The cultus of S Nicolas is one of the most ecumenical and one of the most ancient; he was a saint with as large a portfolio of Patronages as a Renaissance cardinal. He was, at Lancing, co-principal Patron with the Glorious Assumption of our Blessed Lady; on his feast day we used to sing the hymn composed for him by dear Basil Handford: Sancte, Sancte, Nicolas// Tute Patronus noster es// Laus et Deo Gloria// Sancte, pro nobis exor-a. So many of the waterside churches in Sussex, and elsewhere (Byzantine East as well as Latin West), have his Dedication. Wherever one goes, he is the old friend one so often seems to meet up with again.
When we go to Gardone for the Roman Forum colloquium, we offer our Masses each morning in the superb parish church ostentatiously dedicated Divo Nicolao (what a very 1750s turn of phrase!) high up the hillside overlooking Catullus's lake. Incidentally, one of the baroque ceiling paintings there shows S Nicolas Banishing the Moors. Sancte, pro nobis exora!
In the OF he is merely optional; however, in the Extraordinary Form, happily, he is included in the 2020 CDF list of Privileged observances which cannot be skipped.
Good on yer, mates.
An important point I would like to make concerns the historical-theological aspects of his cult.
What I mean is this. His observance is distinctly older, more widespread, and more significant than many feasts with a loftier 'intrinsic' status; even feasts, for example, of our Blessed Lord.
S Nicolas on December 6 has Auctoritas, and oodles of it. S Martin is another saint about whom I would make a similar judgement. I would be outraged if either of them disappeared from the Calendar; but the disappearance of Christ the King from Excita Sunday, or of S Joseph Opifex from May 1, would simply encourage me to open another enthusiastic bottle of Waitrose Cava.
Easy come, easy go, as Auntie used to say.

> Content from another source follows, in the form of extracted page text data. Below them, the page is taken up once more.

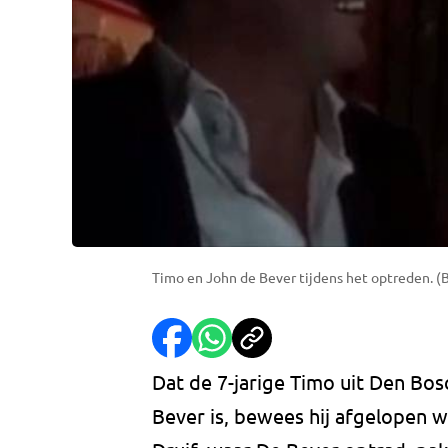
Timo en John de Bever tijdens het optreden. (
Dat de 7-jarige Timo uit Den Bo
Bever is, bewees hij afgelopen w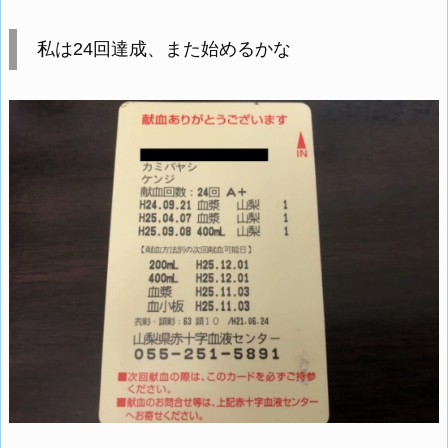
私は24回達成、また始めるかな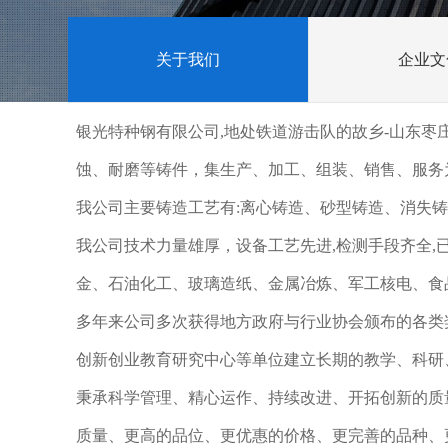
关于我们
企业文
银光特种钢有限公司,地处铁道游击队的故乡-山东
蚀、耐磨等铸件，集生产、加工、组装、销售、服务
我公司主要铸造工艺有:离心铸造、砂型铸造、消失
我公司技术力量雄厚，设备工艺先进,检测手段齐全
金、石油化工、玻璃造纸、金属冶炼、军工核电、食
多年来公司多次获得地方政府与行业协会颁布的各类
创新创业教育研究中心等单位建立长期的教学、科研
秉承科学管理、精心运作、持续改进、开拓创新的质
质量、更高的品位、更优惠的价格、更完善的品种、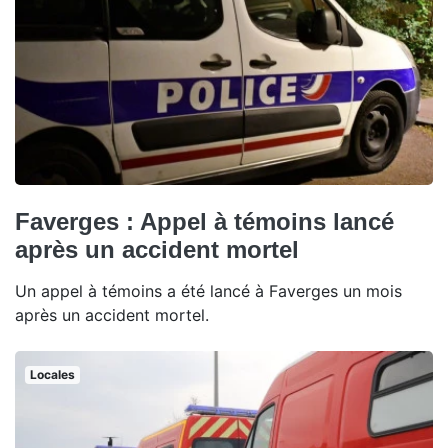
Faverges : Appel à témoins lancé
après un accident mortel
Un appel à témoins a été lancé à Faverges un mois
après un accident mortel.
Locales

Or, in my own native Nerdspeak, Auctoritas matters a lot more than daft bits of paper from Rome.
6 comments:
"S Nicholas banishing the Moors". Ah, now in our more "enlightened" time we wash their feet on Holy Thursday. After all, God wills a multiplicity of religions, dont'cha know.
I think I am about to indulge in pedantry. Before the changes, S Nicholas was a Double, not a Duplex I Classis. Thus says my 1913 breviary. The 1960 books made him III Class. So, carefully rereading you text, one discerns that locally, in some mystical way due to his patronage, he was a Double I Cl. in Lancing College. Through the workings of that glorious, convenient, and esoteric separated authority which even you have forsaken!
St Nicholas of Myra enjoys a certain devotion in Dublin, where there is a Church dedicated to him within the limits of the medieval city. When some residents moved to a new suburb (Walkinstown) in the 1960s, they took their devotion with them. So the glaziers that were there 15 years ago, and are still for all I know, rejoice in the title Myra Glass!
Eloquent as always, but I certainly hope that your Auntie, who I do not think you quote often, had more insightful things to say at times. I hope "easy come, easy go" is not the most memorable thing she said.
I only remember Triumphales O Sodales with the emphasis on the first syllable of the last word of course.
Feasts of principal patrons are of the first class.